Dataset records
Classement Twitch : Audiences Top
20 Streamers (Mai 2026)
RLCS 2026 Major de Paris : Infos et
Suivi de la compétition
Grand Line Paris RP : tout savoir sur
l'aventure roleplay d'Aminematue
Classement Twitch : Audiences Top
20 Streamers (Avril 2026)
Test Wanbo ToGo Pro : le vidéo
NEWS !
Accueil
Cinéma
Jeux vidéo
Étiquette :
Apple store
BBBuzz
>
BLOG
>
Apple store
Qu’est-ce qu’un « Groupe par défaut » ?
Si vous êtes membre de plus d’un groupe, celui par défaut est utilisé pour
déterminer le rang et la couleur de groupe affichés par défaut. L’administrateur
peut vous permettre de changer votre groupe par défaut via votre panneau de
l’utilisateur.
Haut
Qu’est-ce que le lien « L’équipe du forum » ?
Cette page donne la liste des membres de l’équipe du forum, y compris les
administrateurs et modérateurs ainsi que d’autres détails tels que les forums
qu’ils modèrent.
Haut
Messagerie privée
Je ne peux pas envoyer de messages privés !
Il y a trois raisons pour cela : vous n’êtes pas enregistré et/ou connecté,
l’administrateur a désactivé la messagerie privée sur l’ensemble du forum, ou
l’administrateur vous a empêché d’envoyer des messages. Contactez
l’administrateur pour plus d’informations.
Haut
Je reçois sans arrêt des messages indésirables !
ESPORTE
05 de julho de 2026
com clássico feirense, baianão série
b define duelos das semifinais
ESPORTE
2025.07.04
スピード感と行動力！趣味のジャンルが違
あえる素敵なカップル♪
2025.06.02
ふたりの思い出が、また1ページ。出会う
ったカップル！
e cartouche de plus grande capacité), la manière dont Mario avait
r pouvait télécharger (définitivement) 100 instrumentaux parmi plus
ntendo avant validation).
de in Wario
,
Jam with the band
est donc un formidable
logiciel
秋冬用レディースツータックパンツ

* * *

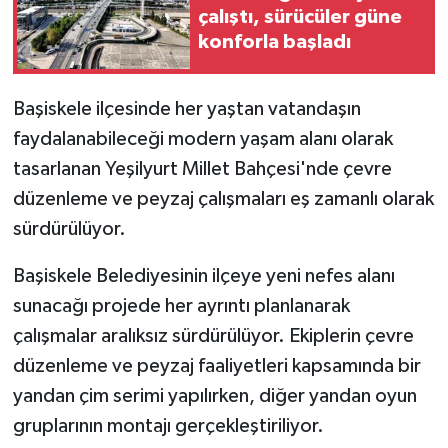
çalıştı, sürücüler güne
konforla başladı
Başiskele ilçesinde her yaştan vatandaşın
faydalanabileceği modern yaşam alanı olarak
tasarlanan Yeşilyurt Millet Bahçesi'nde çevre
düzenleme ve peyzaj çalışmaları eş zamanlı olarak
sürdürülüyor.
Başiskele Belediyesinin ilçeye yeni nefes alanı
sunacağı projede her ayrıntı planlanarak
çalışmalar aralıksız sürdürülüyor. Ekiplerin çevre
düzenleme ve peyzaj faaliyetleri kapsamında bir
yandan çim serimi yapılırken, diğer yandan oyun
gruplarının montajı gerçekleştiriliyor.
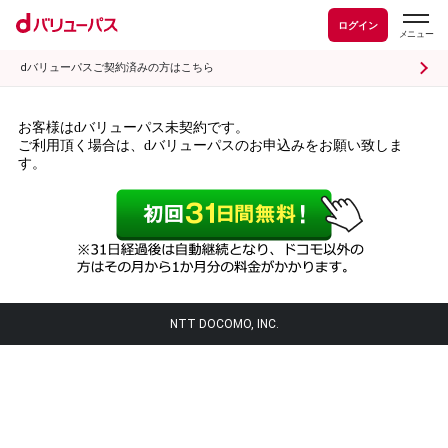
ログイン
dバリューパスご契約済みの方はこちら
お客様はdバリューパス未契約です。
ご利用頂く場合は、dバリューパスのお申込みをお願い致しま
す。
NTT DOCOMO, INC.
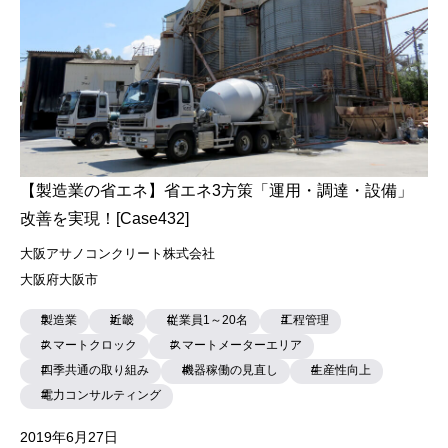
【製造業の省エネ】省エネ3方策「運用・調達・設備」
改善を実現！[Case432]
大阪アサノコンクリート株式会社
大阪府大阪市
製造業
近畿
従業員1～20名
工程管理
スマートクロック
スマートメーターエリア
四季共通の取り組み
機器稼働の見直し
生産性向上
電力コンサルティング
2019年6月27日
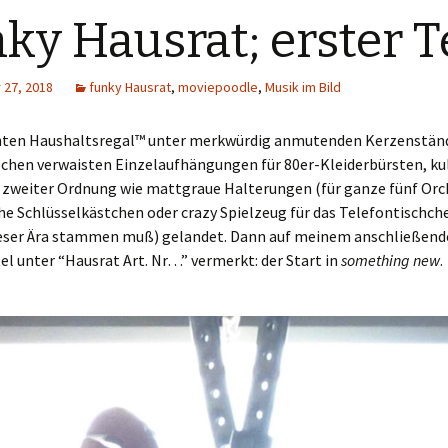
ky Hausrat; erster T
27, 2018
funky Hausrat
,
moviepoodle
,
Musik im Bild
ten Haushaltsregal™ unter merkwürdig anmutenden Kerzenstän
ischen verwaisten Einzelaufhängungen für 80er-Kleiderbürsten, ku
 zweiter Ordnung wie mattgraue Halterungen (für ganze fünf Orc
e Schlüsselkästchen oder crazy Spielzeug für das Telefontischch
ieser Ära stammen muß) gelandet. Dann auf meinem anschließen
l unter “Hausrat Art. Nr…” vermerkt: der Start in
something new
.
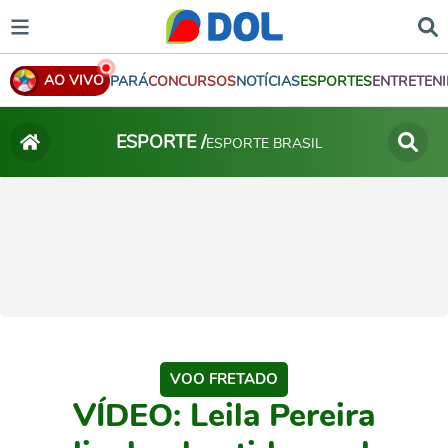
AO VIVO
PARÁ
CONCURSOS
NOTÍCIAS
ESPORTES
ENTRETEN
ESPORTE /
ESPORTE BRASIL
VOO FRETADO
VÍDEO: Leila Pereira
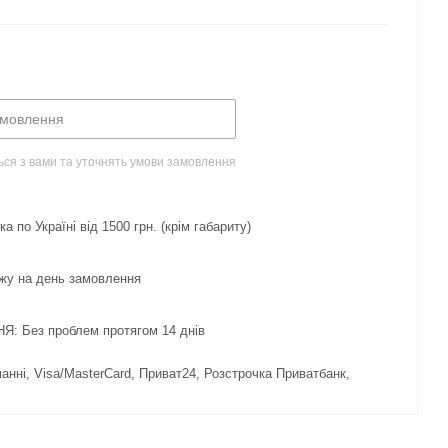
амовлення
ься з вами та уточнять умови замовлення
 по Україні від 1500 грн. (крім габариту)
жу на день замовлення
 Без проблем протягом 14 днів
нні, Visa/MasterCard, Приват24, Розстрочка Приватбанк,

Directions> Could you work out how many lines above contain the string "peyzaj"? Answer with the number only.

Exercise solution> 2